**Input data**
......
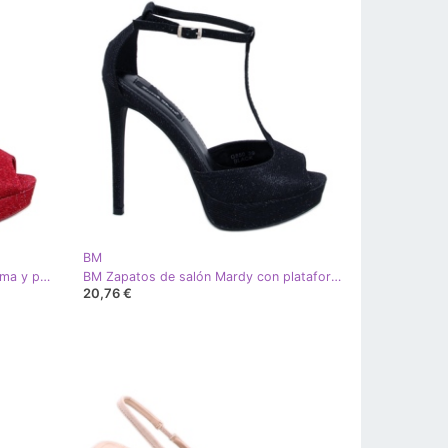
BM
BM Zapatos de tacón con plataforma y puntera abierta Mardy Red rojo
BM Zapatos de salón Mardy con plataforma y puntera abierta en negro
20,76 €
......
**Action item**
All of the data must be repeated exactly, except for the pictures.

**Response to the task**
BM
BM Zapatos de tacón con plataforma y puntera abierta Mardy Red rojo
BM Zapatos de salón Mardy con plataforma y puntera abierta en negro
20,76 €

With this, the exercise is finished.